“Curse the child!” said one, staring at it. “I think it’s bewitched!”
“See if it will eat,” said another. “Bewitched children never eat.”
Some bread was fetched and milk put to it—though Bess set nothing by such notions—and, “You eat that, do you hear!” the girl said. “Or we’ll give you to that old man there,” pointing with an undutiful finger to the squalid figure of the old miser. “And he’ll take you to his bogey-hole!”
The child shook pitifully, and the fear in its eyes deepened as it regarded the loathsome old man. With a sigh that seemed to rend the little heart, it took the iron spoon, and strove to swallow. The spoon tinkled violently against the bowl.
“I’ll manage him,” Bess said with a look of triumph. “You will see, I’ll have him so in two days that he’ll not dare to say who he is, if they do find him! You leave him to me, and I’ll sort the little imp!”

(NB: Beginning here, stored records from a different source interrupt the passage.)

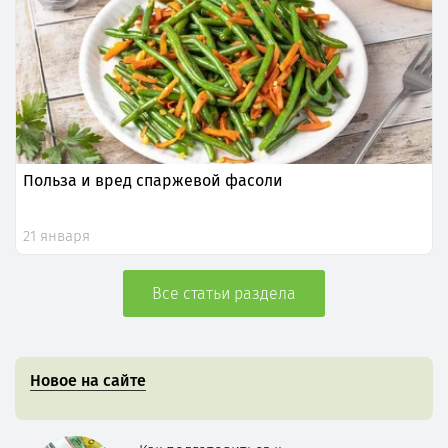
Польза и вред спаржевой фасоли
21 января
Все статьи раздела
Новое на сайте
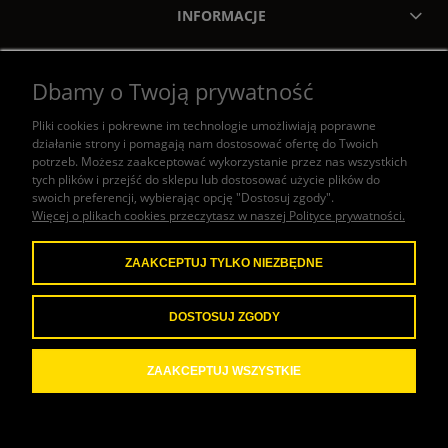
INFORMACJE
MOJE KONTO
Dbamy o Twoją prywatność
ZAKUPY
Pliki cookies i pokrewne im technologie umożliwiają poprawne
działanie strony i pomagają nam dostosować ofertę do Twoich
POMOC
potrzeb. Możesz zaakceptować wykorzystanie przez nas wszystkich
tych plików i przejść do sklepu lub dostosować użycie plików do
swoich preferencji, wybierając opcję "Dostosuj zgody".
KONTAKT
Więcej o plikach cookies przeczytasz w naszej Polityce prywatności.
ZAAKCEPTUJ TYLKO NIEZBĘDNE
W naszym sklepie honorujemy
następujące metody płatności:
DOSTOSUJ ZGODY
ZAAKCEPTUJ WSZYSTKIE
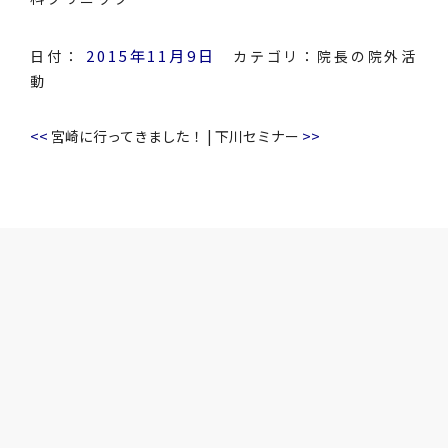
2015年11月9日
日付：
カテゴリ：
院長の院外活
動
<<
>>
宮崎に行ってきました！
|
下川セミナー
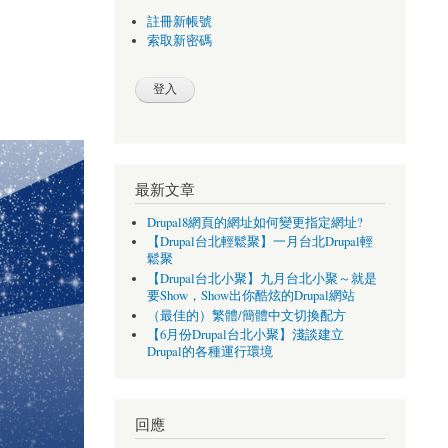
註冊新帳號
索取新密碼
最新文章
Drupal8網頁的網址如何變更指定網址?
【Drupal台北輕鬆聚】一月台北Drupal輕
鬆聚
【Drupal台北小聚】九月台北小聚～就是
要Show，Show出你酷炫的Drupal網站
（最佳的）繁體/簡體中文切換配方
【6月份Drupal台北小聚】淺談建立
Drupal的各種運行環境
回應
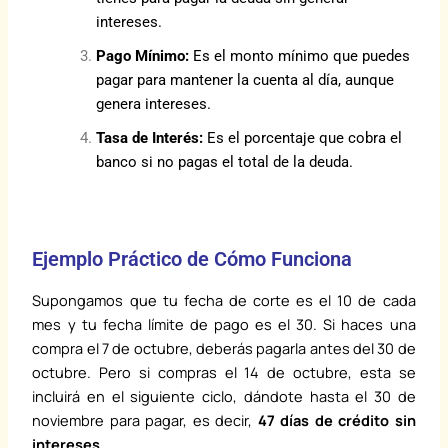
intereses.
Pago Mínimo:
Es el monto mínimo que puedes
pagar para mantener la cuenta al día, aunque
genera intereses.
Tasa de Interés:
Es el porcentaje que cobra el
banco si no pagas el total de la deuda.
Ejemplo Práctico de Cómo Funciona
Supongamos que tu fecha de corte es el 10 de cada
mes y tu fecha límite de pago es el 30. Si haces una
compra el 7 de octubre, deberás pagarla antes del 30 de
octubre. Pero si compras el 14 de octubre, esta se
incluirá en el siguiente ciclo, dándote hasta el 30 de
noviembre para pagar, es decir,
47 días de crédito sin
intereses
.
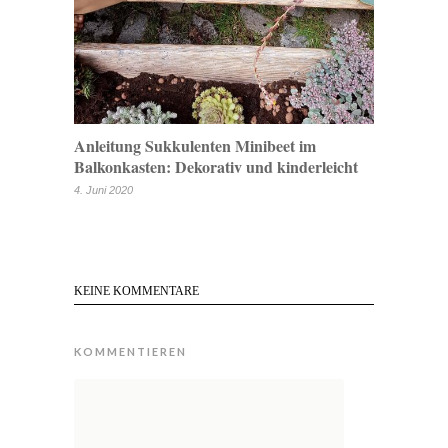
Anleitung Sukkulenten Minibeet im
Balkonkasten: Dekorativ und kinderleicht
4. Juni 2020
KEINE KOMMENTARE
KOMMENTIEREN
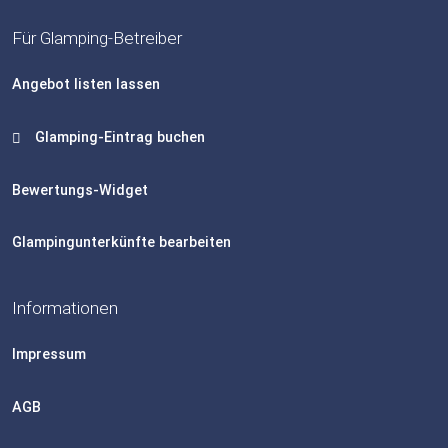
Für Glamping-Betreiber
Angebot listen lassen
Glamping-Eintrag buchen
Bewertungs-Widget
Glampingunterkünfte bearbeiten
Informationen
Impressum
AGB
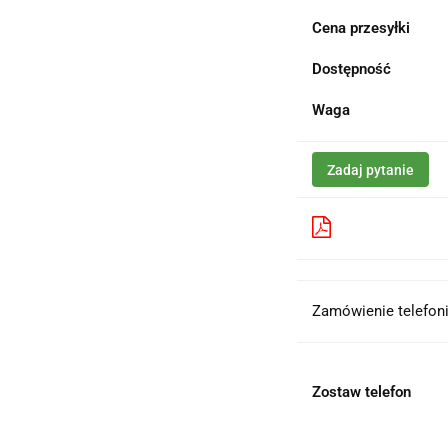
Cena przesyłki
Dostępność
Waga
Zadaj pytanie
Pobierz produk
Zamówienie telefoni
Zostaw telefon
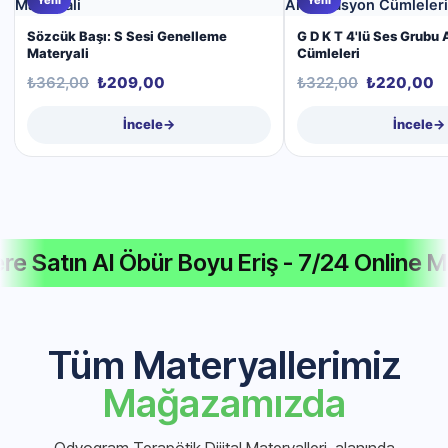
Sözcük Başı: S Sesi Genelleme
G D K T 4'lü Ses Grubu 
Materyali
Cümleleri
₺
362,00
₺
209,00
₺
322,00
₺
220,00
İncele
→
İncele
→
tın Al Öbür Boyu Eriş - 7/24 Online Mağaza
Tüm Materyallerimiz
Mağazamızda
Odyogram Terapötik Dijital Materyalleri, alanında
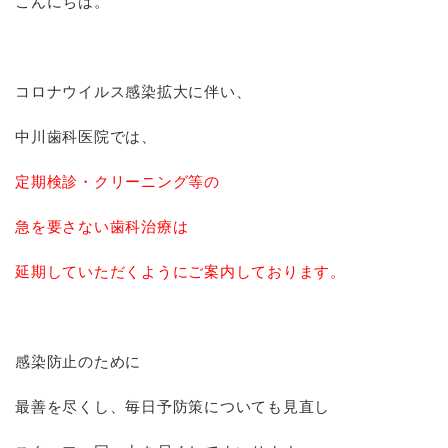
こんにちは。
コロナウイルス感染拡大に伴い、
中川歯科医院では、
定期検診・クリーニング等の
急を要さない歯科治療は
延期していただくようにご案内しております。
感染防止のために
最善を尽くし、毎日予防策についても見直し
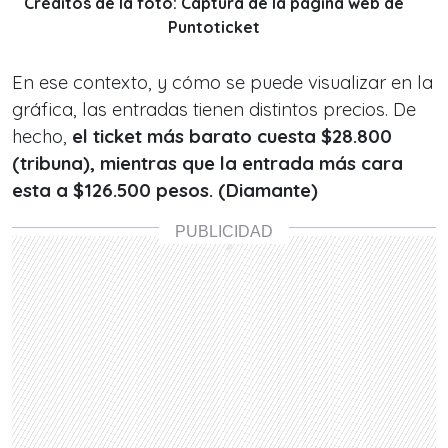
Créditos de la foto: Captura de la página web de
Puntoticket
En ese contexto, y cómo se puede visualizar en la
gráfica, las entradas tienen distintos precios. De
hecho,
el ticket más barato cuesta $28.800
(tribuna), mientras que la entrada más cara
esta a $126.500 pesos. (Diamante)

Perhaps the child knew that he had fallen among his father’s enemies. Perhaps he knew only that in a second his world was overset and he cast on the mercy of the ogres he saw about him. As he looked fearfully round the gloomy, fire-lit room with its lights and black shadows, a single large tear rolled from each eye and fell into the coarse earthen-ware bowl. And for an instant he seemed about to choke. Then he went on eating.
CHAPTER XX
PROOF POSITIVE
Anthony Clyne had made no moan, but, both in his pride and his better feelings, he had suffered more than the world thought through Henrietta’s elopement. He was not in love with the girl whom he had chosen for his second wife and the mother of his motherless child. But no man likes to be jilted. No man, even the man least in love, can bear with indifference or without mortification the slur which the woman’s desertion casts on him. At best there are invitations to be cancelled, and servants to be informed, and plans to be altered; the condolences of some and the smiles of others are to be faced. And many troubles and much bitterness. The very boy, the apple of his eye and the core of his heart, had to be told—something.
And Anthony Clyne was proud. No man in Lancashire set more by his birth and station, or had a stronger sense of his personal dignity; so that in doing all these things he suffered. He suffered much. Nor did it end with that. His own world knew him, and took care not to provoke him by a tactless word or an inquisitive question. But the operatives in his neighbourhood, who hated him and feared him, and thanked God for aught that hurt him, gibed him openly. Taunts and jests were flung after him in the streets of Manchester; and men whose sweethearts had been flung down or roughly used on the day of Peterloo inquired after his sweetheart as he passed before the mills.
But he made no sign. And no one dreamed that the suffering went farther than the man’s pride, or touched his heart. Yet it did. Not that he loved the girl; but because she was of his race, and because her own branch of the family cast her off, and because the man with whom she had fled could do nothing to protect her from the consequences of her folly. For these reasons—and a little because of a secret nobility in his own character—he suffered vicariously; he felt himself responsible for her. And the responsibility seemed more heavy after he had seen her; after he had borne away from Windermere the picture of the girl left pale and proud and lonely by the lake side.